Le redime, en todo caso, su compañero. Dustin Nguyen venía de trabajar al servicio de sellos como DC, Marvel, Dark Horse e Image, y con gente tan prestigiosa en el mundillo de la viñeta como Scott Snyder o Ed Brubaker. Pero nunca estuvo mejor que en Descender, tal vez porque hasta trabajar en esta saga no había gozado de una libertad creativa que su talento demandaba.
La calidad de su trabajo a lo largo de los seis volúmenes, así como la capacidad expresiva y la inteligencia resolutiva de sus acuarelas, no afloja en ningún momento. El diseño de personajes, la paleta de colores, la utilización casi expresionista del tinte -que rompe cualquier cuadrícula empapando las páginas- y su concepción de la arquitectura de la viñeta a favor de la economía narrativa resultan brillantes.
La galaxia por un abrazo
“Fue un gesto casi humano”, era la última frase del relato de Brian W. Aldiss antes mencionado. Con ella subrayaba el sentimiento de la última escena de la historia, que describía un simple abrazo. Solo que era un abrazo entre un ser humano y un robot, carne y hierro, alma y máquina. Le bastaron cinco palabras para resumir una de las cuestiones más célebres de la historia de la ciencia ficción.

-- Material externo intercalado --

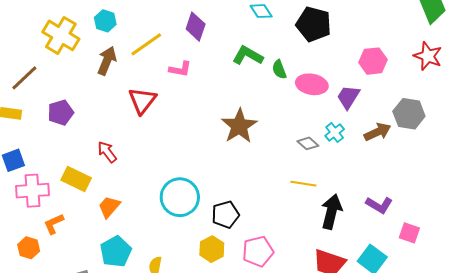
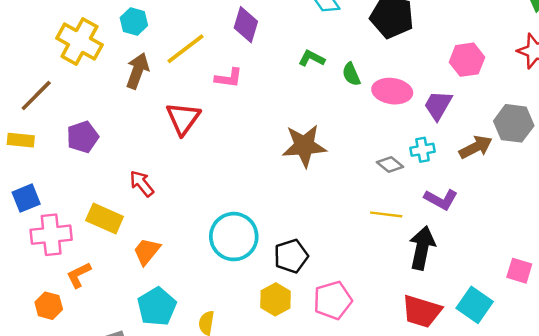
green L-shape: (248, 56) -> (312, 58), size x0.7
brown star: (239, 126) -> (304, 146), turned 30
cyan cross: (335, 133) -> (422, 150), turned 30
purple L-shape: (379, 205) -> (441, 199), moved

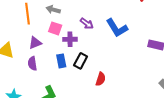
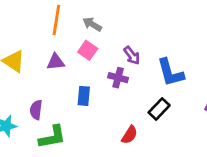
purple cross: (70, 39) -> (118, 78), moved
black rectangle: (81, 61) -> (159, 109), moved
purple semicircle: (32, 63) -> (36, 110), moved

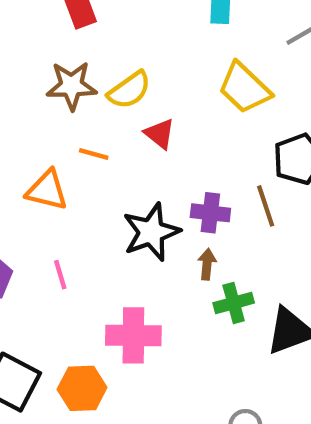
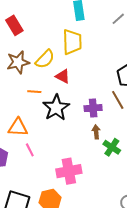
yellow trapezoid: (244, 88) -> (72, 42), moved, turned -124
orange triangle: (47, 190) -> (18, 127), moved
black star: (151, 232) -> (56, 108), moved
green cross: (234, 303) -> (112, 147), turned -30

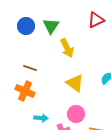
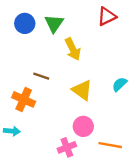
brown line: (30, 68) -> (41, 76), moved
cyan arrow: (41, 118) -> (12, 131), moved

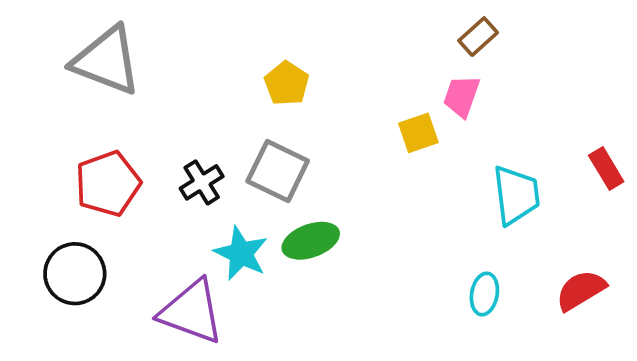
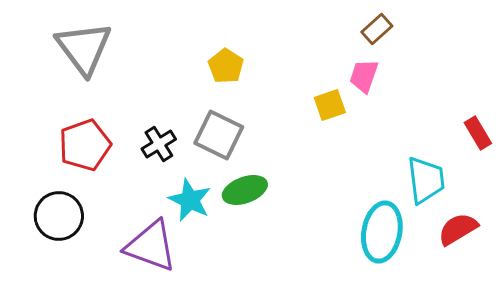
gray triangle: (107, 61) -> (84, 48), turned 32
cyan trapezoid: (516, 195) -> (426, 180), moved
cyan ellipse: (484, 294) -> (382, 232), size x1.8

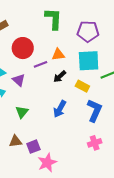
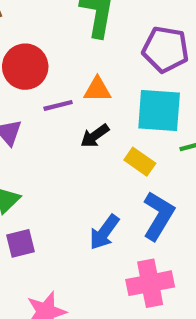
blue arrow: (60, 109) -> (104, 232), moved
pink cross: (95, 143) -> (150, 283), size x1.5
purple square: (33, 147) -> (21, 243), moved

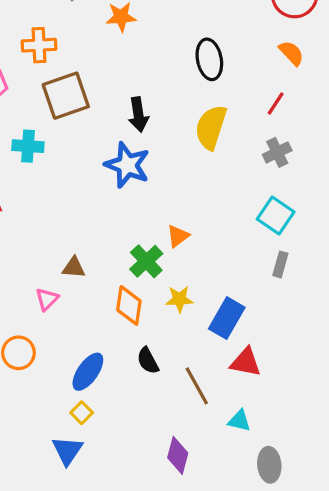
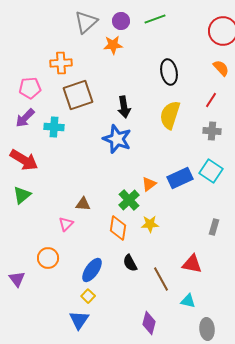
gray cross: (277, 152) -> (212, 131), turned 30
gray rectangle: (280, 264) -> (214, 227), moved
blue rectangle: (227, 318) -> (180, 178), moved, turned 35

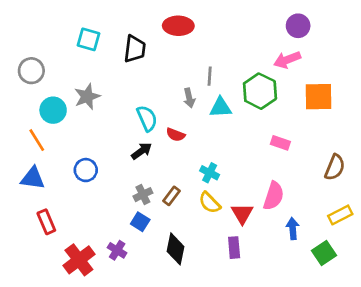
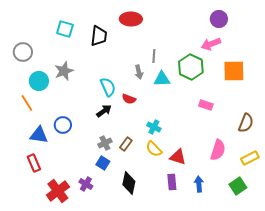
blue triangle: (33, 178) -> (39, 135), moved
pink semicircle: (274, 196) -> (218, 150), moved
red triangle: (242, 214) -> (178, 157), turned -42
blue arrow: (293, 229) -> (199, 184), moved

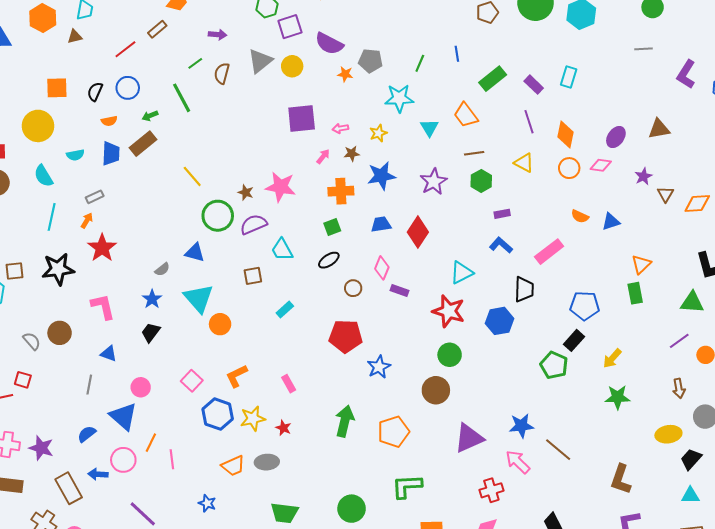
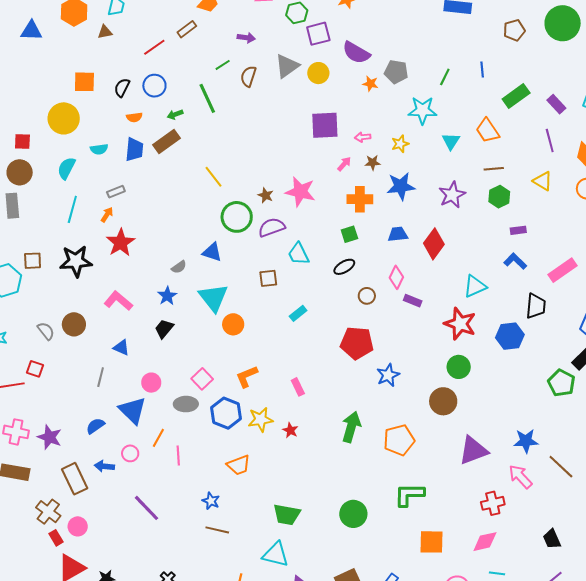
cyan semicircle: (43, 176) -> (66, 168), turned 55
pink L-shape: (103, 307) -> (118, 301), turned -40
pink circle: (123, 460) -> (130, 453), size x0.7
gray ellipse: (267, 462) -> (186, 404), moved

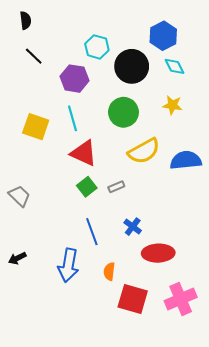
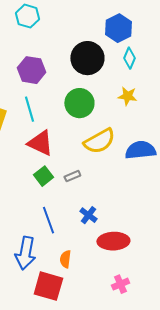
cyan hexagon: (97, 47) -> (27, 16), moved
cyan diamond: (175, 66) -> (129, 58), turned 50
red square: (133, 299) -> (48, 286), moved
pink cross: (181, 299) -> (120, 284), moved, size x0.6

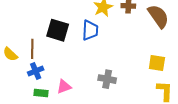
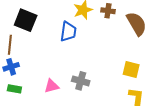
black square: (58, 30) -> (26, 20), moved
pink triangle: (64, 87) -> (52, 86), moved

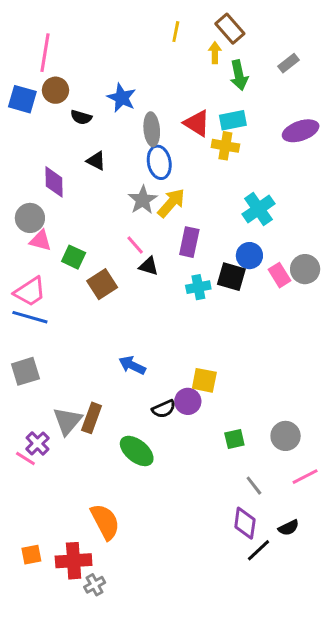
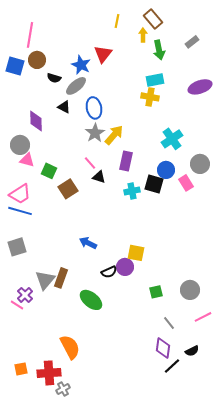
red triangle: (197, 123) -> (103, 54), moved, turned 36
gray ellipse: (152, 129) -> (76, 86), moved, turned 55
blue ellipse: (159, 162) -> (94, 108), moved
gray circle: (305, 269) -> (200, 164), moved

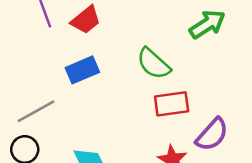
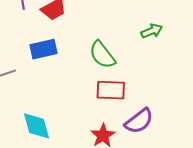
green arrow: (207, 24) -> (152, 31), size x0.7

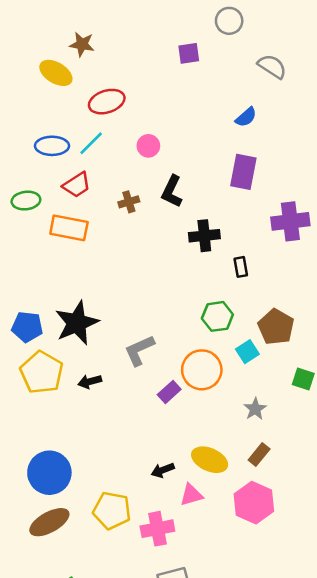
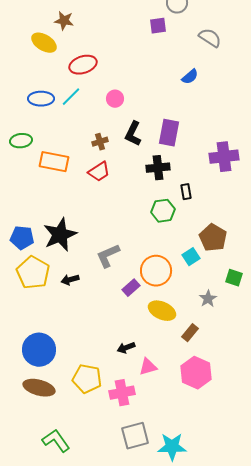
purple square: (189, 53) -> (158, 26), moved
purple rectangle: (243, 172) -> (169, 133), moved
red trapezoid: (77, 185) -> (99, 172), moved
green hexagon: (217, 316) -> (163, 211), moved
gray star: (255, 409) -> (208, 299), moved
brown rectangle: (259, 454) -> (190, 333), moved
yellow ellipse: (210, 460) -> (162, 311), moved
brown ellipse: (49, 522) -> (39, 388), turned 44

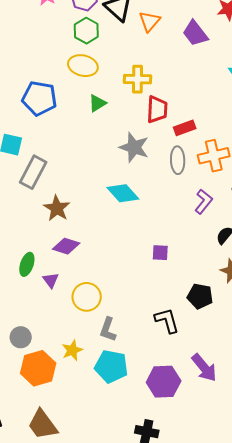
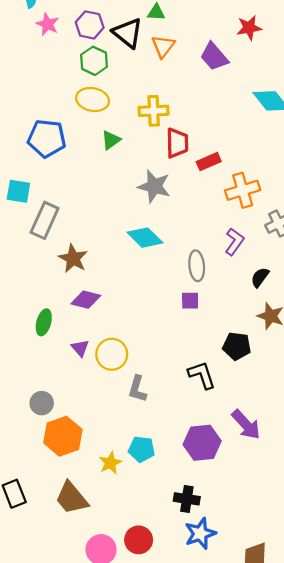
gray ellipse: (178, 160) -> (197, 266), moved
purple triangle: (51, 280) -> (80, 348), moved
yellow star: (72, 350) -> (110, 463), moved
cyan pentagon: (111, 366) -> (142, 449), moved, size x0.7

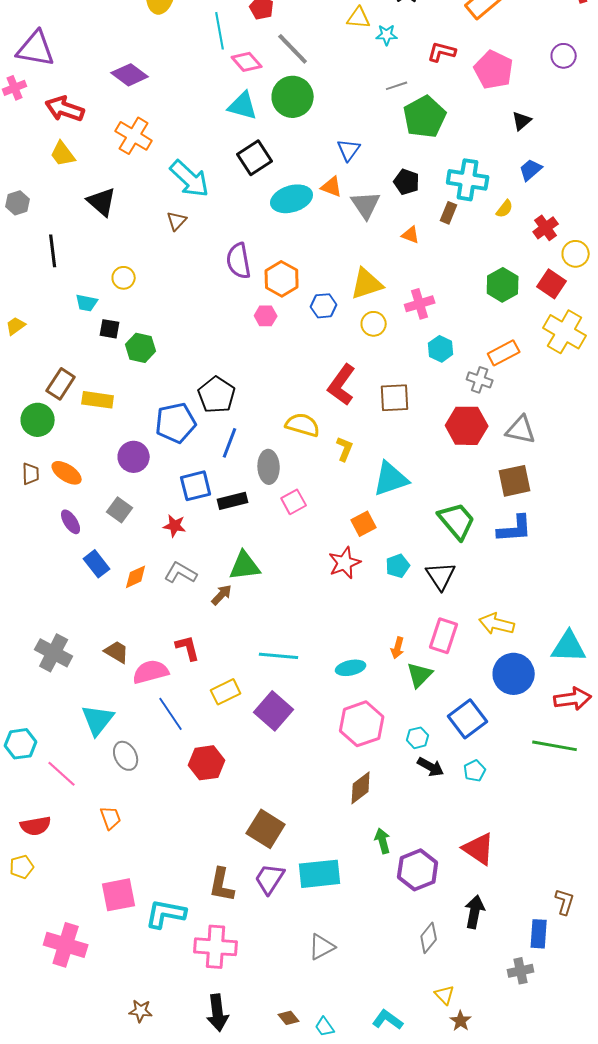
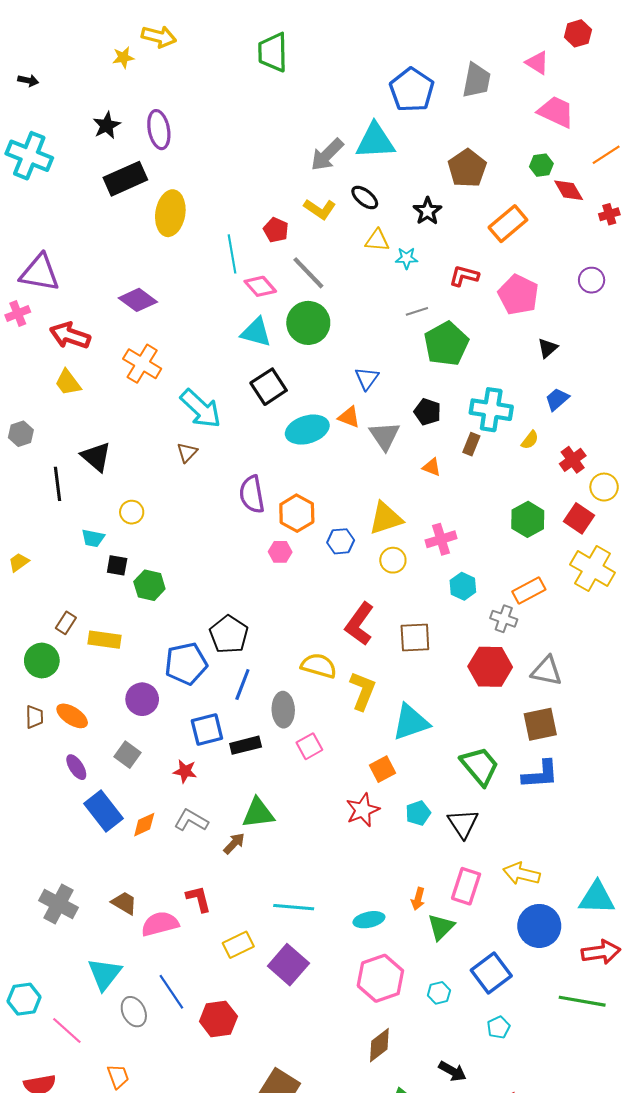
black triangle: (102, 202) -> (96, 457), moved
brown rectangle: (61, 384) -> (66, 623), size x0.7
yellow L-shape: (345, 449) -> (363, 691), size x1.5
blue rectangle: (97, 564) -> (103, 811), size x1.4
blue line: (171, 714) -> (171, 992), moved
black arrow: (431, 767) -> (453, 1071), moved

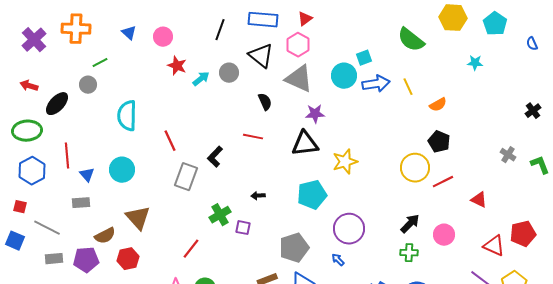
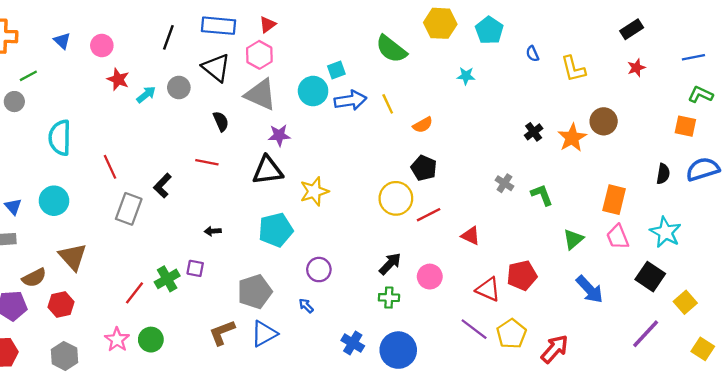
green cross: (220, 215) -> (167, 279), moved
purple circle: (349, 229) -> (319, 270), size x0.7

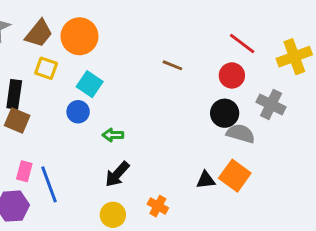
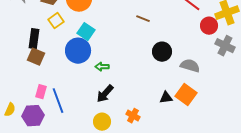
yellow square: (46, 68) -> (56, 21), turned 35
red circle: (232, 75) -> (209, 26), moved
gray cross: (271, 104) -> (225, 46), moved
blue circle: (78, 112) -> (78, 51), size x1.6
black circle: (225, 113) -> (162, 52), moved

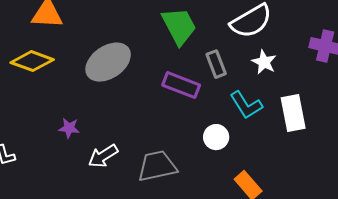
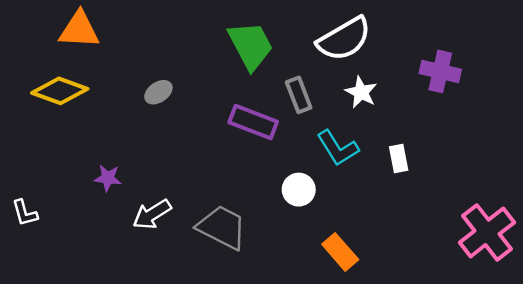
gray ellipse: (108, 62) -> (158, 92), size x0.5
white rectangle: (293, 113) -> (399, 158), size x0.6
gray trapezoid: (157, 166) -> (222, 227), turned 39

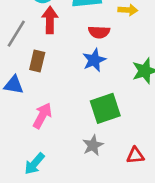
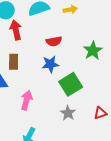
red semicircle: (99, 32) -> (54, 41), moved
blue star: (94, 60) -> (50, 64), moved, turned 30

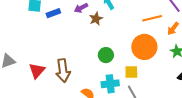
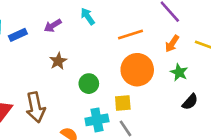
orange line: (152, 18) -> (131, 34), moved
brown star: (96, 19) -> (58, 61), moved

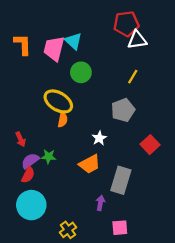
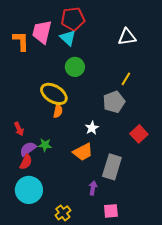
red pentagon: (126, 24) -> (73, 19), moved
pink trapezoid: (54, 49) -> (42, 32), moved
yellow line: (133, 77) -> (126, 79), moved

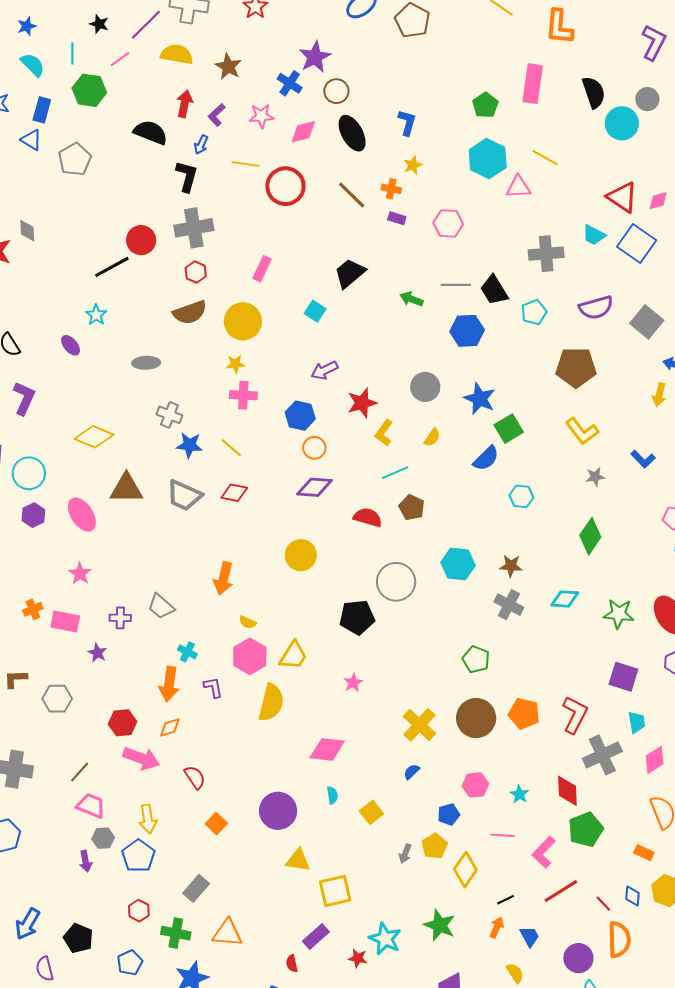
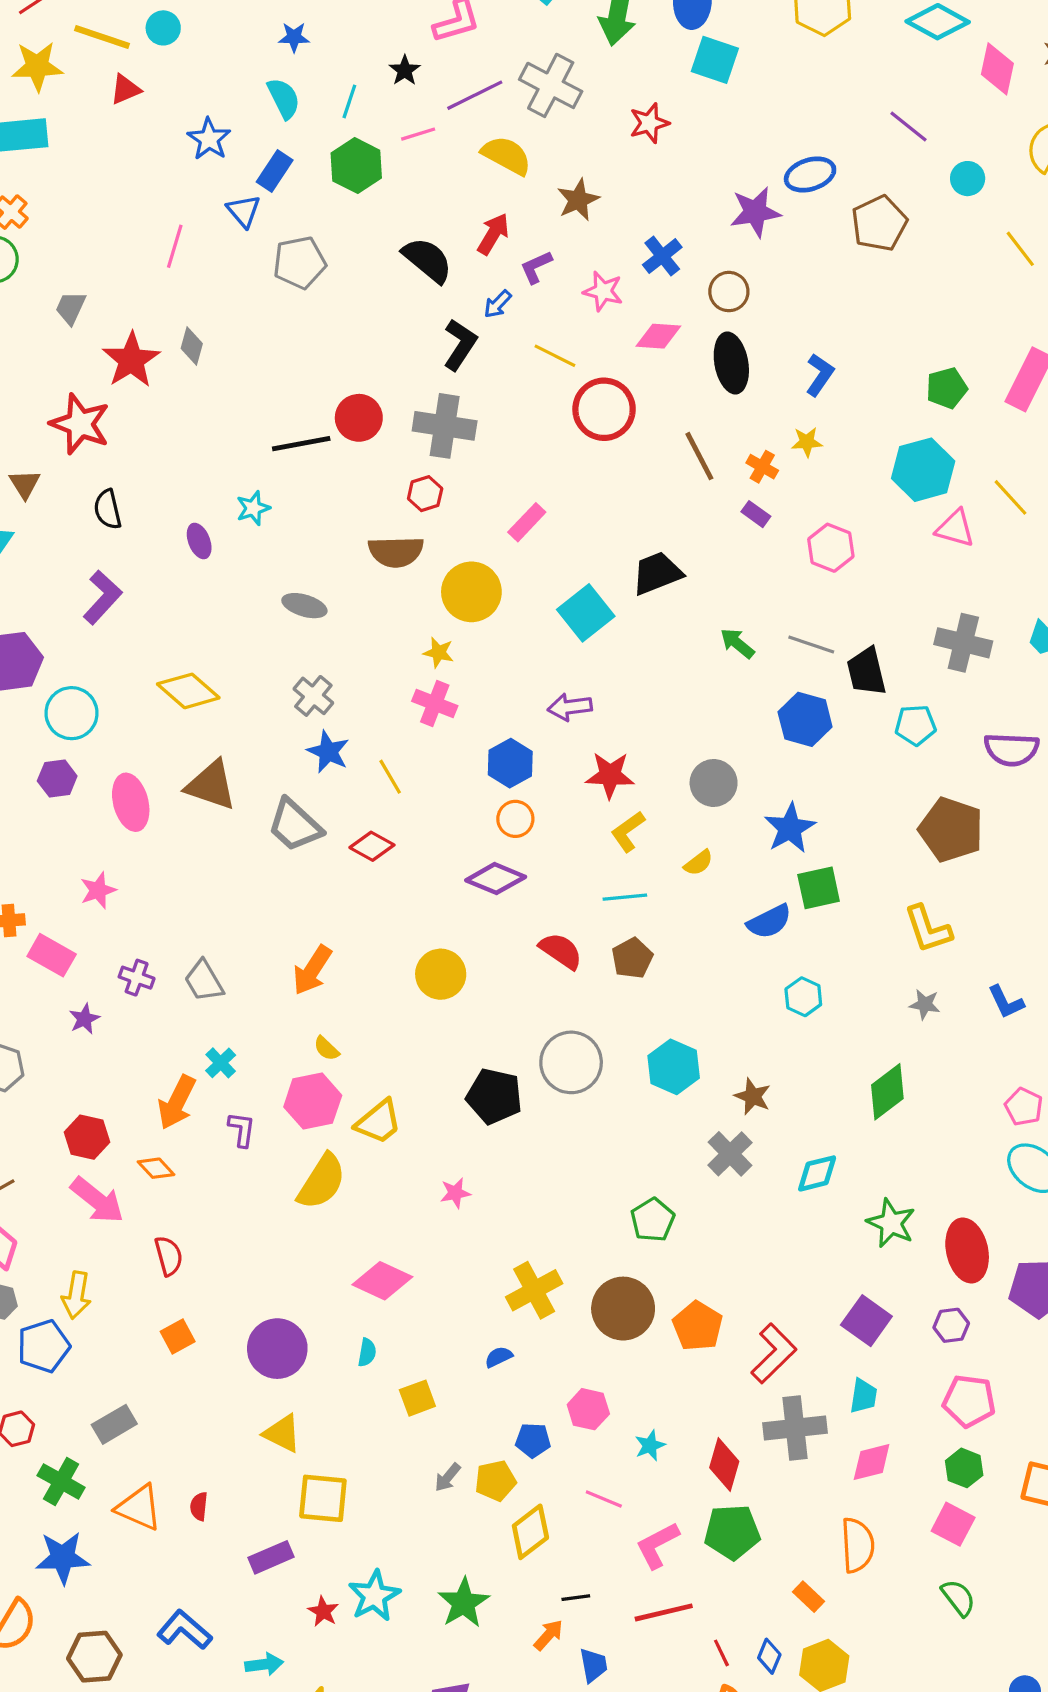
purple star: (315, 57) -> (755, 212), moved
cyan square: (315, 311) -> (586, 613), size x1.6
cyan diamond: (565, 599) -> (817, 1173), turned -36
orange diamond: (170, 728) -> (156, 1168), turned 45
red semicircle: (292, 964) -> (199, 1506), moved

Descender, ante todo, es la epopeya de un grupo de personas en busca de empatía. De seres humanos, alienígenas y robots enfrentados por no poder comprenderse ni aprender a convivir. Pero también, por sentirse solos.
Nguyen y Lemire han construido con naves espaciales y tiros un mundo muy parecido al nuestro. Y han conseguido, sin hacerlo evidente ni resultar discursivos, que se pueda leer como una enorme reflexión sobre el miedo al cambio, el odio al diferente y la necesidad de comprensión como arma política. Como camino de redención.
Cerca de su desenlace, el abrazo empieza a ser un gesto presente en una de cada tres viñetas de Descender. Ese mismo que supo brillantemente describir Aldiss. Se cuela entre escenas de despedida, de acción y de terror. Redime a sus protagonistas de un viaje, el de intentar conectar con los demás, que compensa con creces las penurias que haya costado. Y las galaxias que hayamos tenido que cruzar.